Nowadays it seems so much more complicated. While me and my peers rode on the shoulders of our forbearing feminist barrier-breakers, we travelled the world, climbed the corporate ladder and took our rightful place on a bar stool. As we come down from those dizzying heights though, we find ourselves struggling not only to cope with pregnancy and parenting at the tail end of our body’s best breeding window, we find ourselves struggling to cope with becoming pregnant at all.
I’m one of the new feminist statistics – pregnant at 40, exhaustingly extolling the virtues of late parenthood as I bring up two toddlers with no surrounding extended family, while secretly wishing I was actually ten years younger (as opposed to just looking ten years younger!) And I play perfectly into the fearful facts of delayed reproduction – three miscarriages in six pregnancies, my grief and loss hidden behind the awful commonness of my experiences. For it is not just me. All around me my peers – from my closest buddies, to my wider network of friends and acquaintances, we feminists are still fighting for our place in society – but this time, our place as mothers.

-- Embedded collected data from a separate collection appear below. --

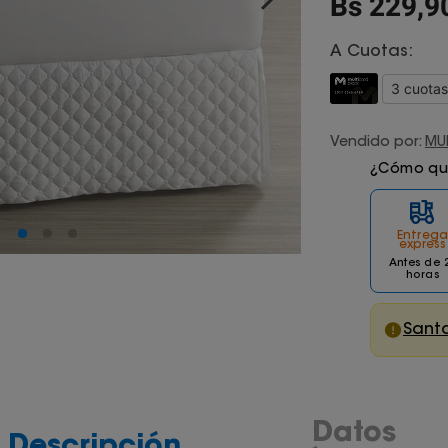
Bs
229
,
9
A Cuotas:
Vendido por:
MU
¿Cómo quie
Entrega
express
Antes de 
horas
Santa
Datos
Descripción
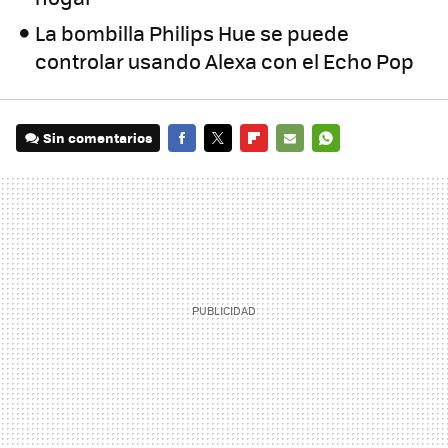
La bombilla Philips Hue se puede
controlar usando Alexa con el Echo Pop
Sin comentarios
FACEBOOK
TWITTER
FLIPBOARD
E-
WHATSAPP
MAIL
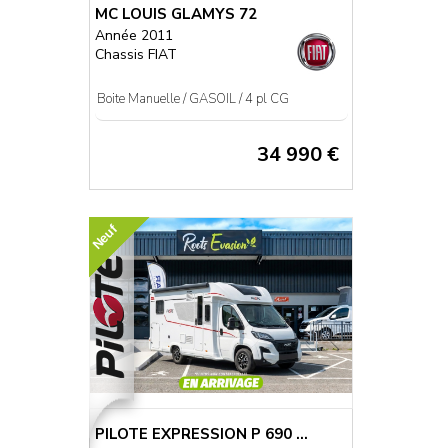
MC LOUIS GLAMYS 72
Année 2011
Chassis FIAT
Boite Manuelle / GASOIL / 4 pl CG
34 990 €
Neuf
PILOTE EXPRESSION P 690 ...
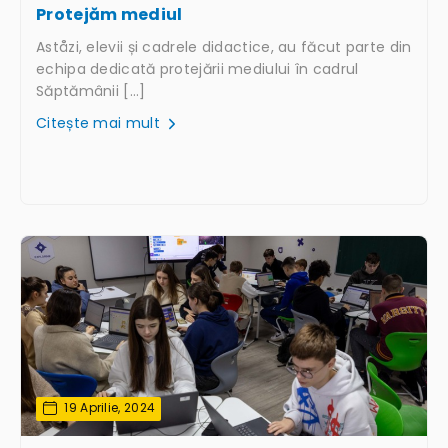
Protejăm mediul
Aståzi, elevii și cadrele didactice, au făcut parte din
echipa dedicată protejării mediului în cadrul
Săptămânii […]
Citește mai mult
19 Aprilie, 2024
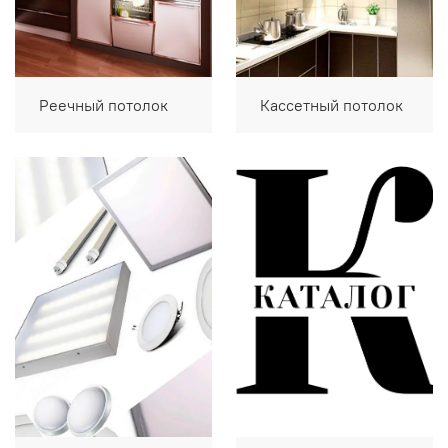
Реечный потолок
Кассетный потолок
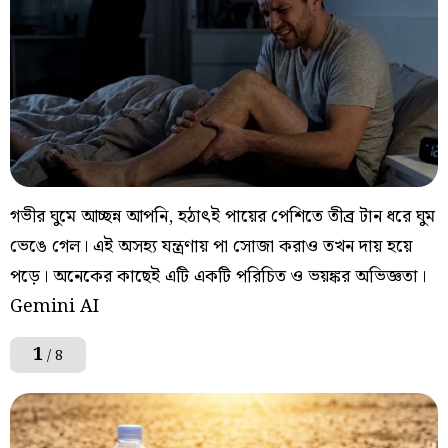
গভীর ঘুমে আচ্ছন্ন আপনি, হঠাৎই পায়ের পেশিতে তীব্র টান ধরে ঘুম
ভেঙে গেল। এই অসহ্য যন্ত্রণায় পা সোজা করাও তখন দায় হয়ে
পড়ে। অনেকের কাছেই এটি একটি পরিচিত ও ভয়ঙ্কর অভিজ্ঞতা।
Gemini AI
1
/ 8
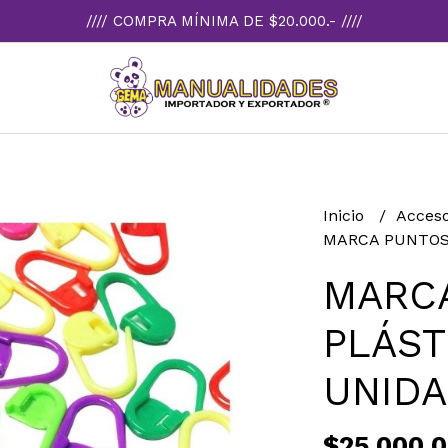
//// COMPRA MÍNIMA DE $20.000.- ////
Inicio
Acceso
MARCA PUNTOS 
MARC
PLÁST
UNID
$25.000,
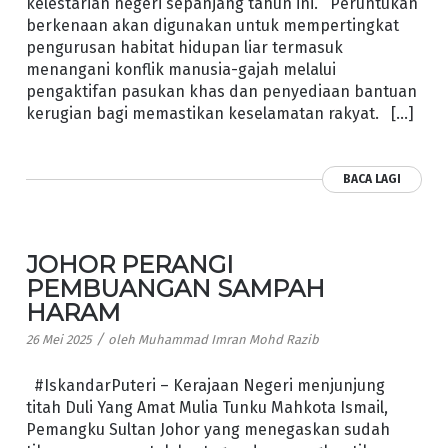
kelestarian negeri sepanjang tahun ini. Peruntukan
berkenaan akan digunakan untuk mempertingkat
pengurusan habitat hidupan liar termasuk
menangani konflik manusia-gajah melalui
pengaktifan pasukan khas dan penyediaan bantuan
kerugian bagi memastikan keselamatan rakyat. […]
BACA LAGI
JOHOR PERANGI
PEMBUANGAN SAMPAH
HARAM
/
26 Mei 2025
oleh
Muhammad Imran Mohd Razib
#IskandarPuteri – Kerajaan Negeri menjunjung
titah Duli Yang Amat Mulia Tunku Mahkota Ismail,
Pemangku Sultan Johor yang menegaskan sudah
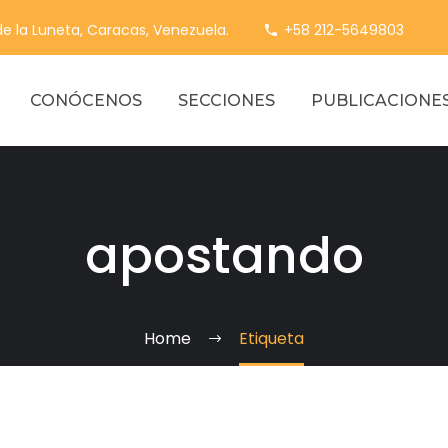
 de la Luneta, Caracas, Venezuela.
+58 212-5649803
CONÓCENOS
SECCIONES
PUBLICACIONE
apostando
Home
Etiqueta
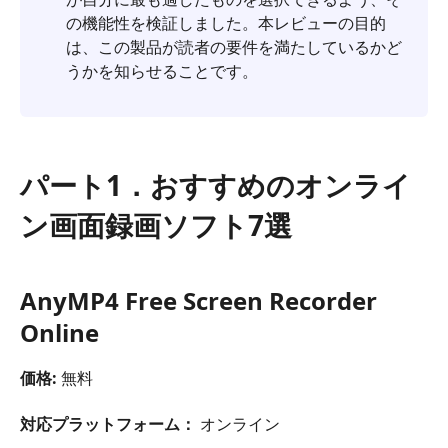
の機能性を検証しました。本レビューの目的
は、この製品が読者の要件を満たしているかど
うかを知らせることです。
パート1．おすすめのオンライ
ン画面録画ソフト7選
AnyMP4 Free Screen Recorder
Online
価格:
無料
対応プラットフォーム：
オンライン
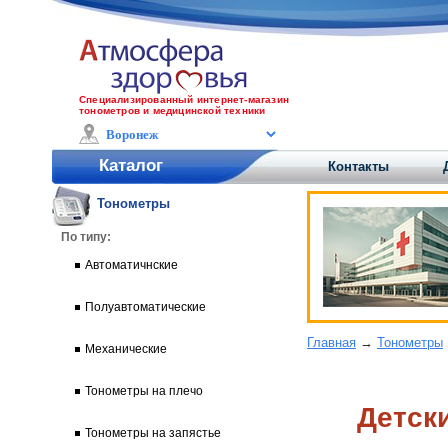
Специализированный интернет-магазин
тонометров и медицинской техники
Каталог
Контакты
Тонометры
По типу:
Автоматичнские
Полуавтоматические
Главная
→
Тонометры
Механические
Тонометры на плечо
Детск
Тонометры на запястье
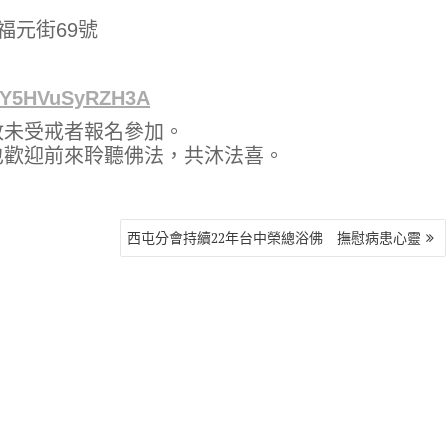
福元街69號
WDY5HVuSyRZH3A
放未受戒者報名參加。
也歡迎前來聆聽佛法，共沐法喜。
西屯分會持續22年台中榮總浴佛 撫慰病患心靈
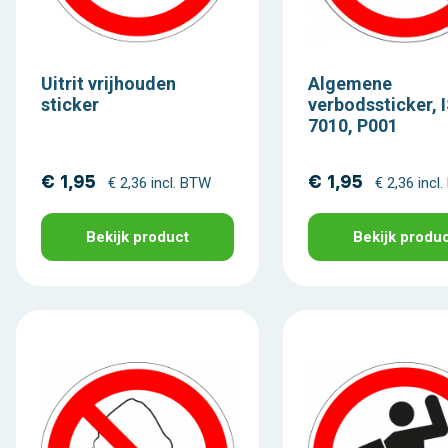
Uitrit vrijhouden
Algemene
sticker
verbodssticker, 
7010, P001
€ 1,95
€ 1,95
€ 2,36 incl. BTW
€ 2,36 incl
Bekijk product
Bekijk produ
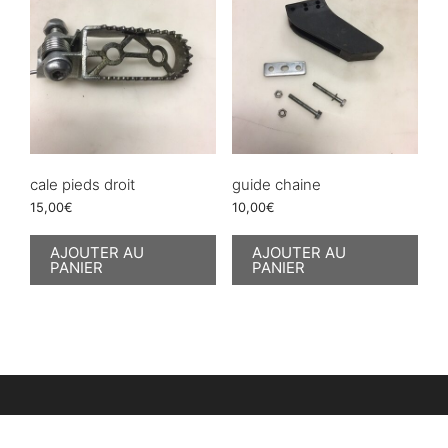
cale pieds droit
guide chaine
15,00
€
10,00
€
AJOUTER AU
AJOUTER AU
PANIER
PANIER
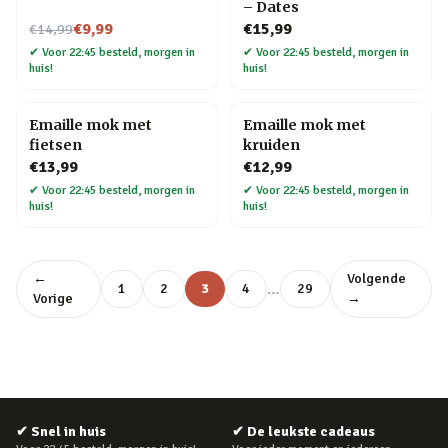
– Dates
Nu voor
€9,99
€15,99
€14,99
✔
Voor 22:45 besteld, morgen in
✔
Voor 22:45 besteld, morgen in
huis!
huis!
Emaille mok met
Emaille mok met
fietsen
kruiden
€13,99
€12,99
✔
Voor 22:45 besteld, morgen in
✔
Voor 22:45 besteld, morgen in
huis!
huis!
←
Volgende
…
1
2
3
4
29
Vorige
→
✔
Snel in huis
✔
De leukste cadeaus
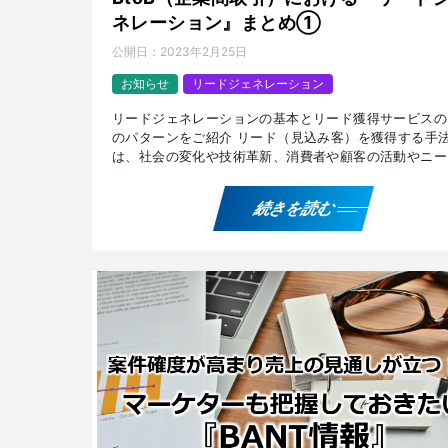
ネレーション』まとめ①
公開日：
2023年2月25日
お知らせ
リードジェネレーション
リードジェネレーションの基本とリード獲得サービスの
のパターンをご紹介 リード（見込み客）を獲得する手
は、社会の変化や技術革新、消費者や顧客の活動やニー
よって変わります。 リードジェネレーションの基本か
オンラ […]
続きを読む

Infertility. Miscarriage. Chromosomal issues. Unexplained problems. A few years ago it would all have been about cross-stitched gifts and congratualtions, now it seems more about crossed fingers and commiserations. And so as I navigate the current wave of friend’s frustrations and disappointments (while keeping quiet about my own little window of wonder), it was a super shock when I heard recently about a friend’s good news. I almost burst with delight that someone else would be finally sharing the joy I feel right now. Nature’s rainbow amid the cloudy skies. It shocked me how rare it has become.
And although I often think about what would have been if I had started my family earlier, thoughts pushed aside as I account for every year of travelling, career building, party pleasing as ones I would not have given up, will I be telling my girls to try for families earlier? Yes, I think I will. And not just because if they have inherited my dodgy X chromosome they too will be susceptable to a much greater risk of miscarriage, but because simply I would wish on them the rainbow, and not the clouds. And as I read in today’s paper that doctors have now devised a test that could tell young women the precise age at which they will no longer be able to have children, perhaps the next generation can ride on our shoulders as well as the shoulders of our predecessors, and from those dizzying heights finally make the choices they need to make to have fulfilled and happy lives.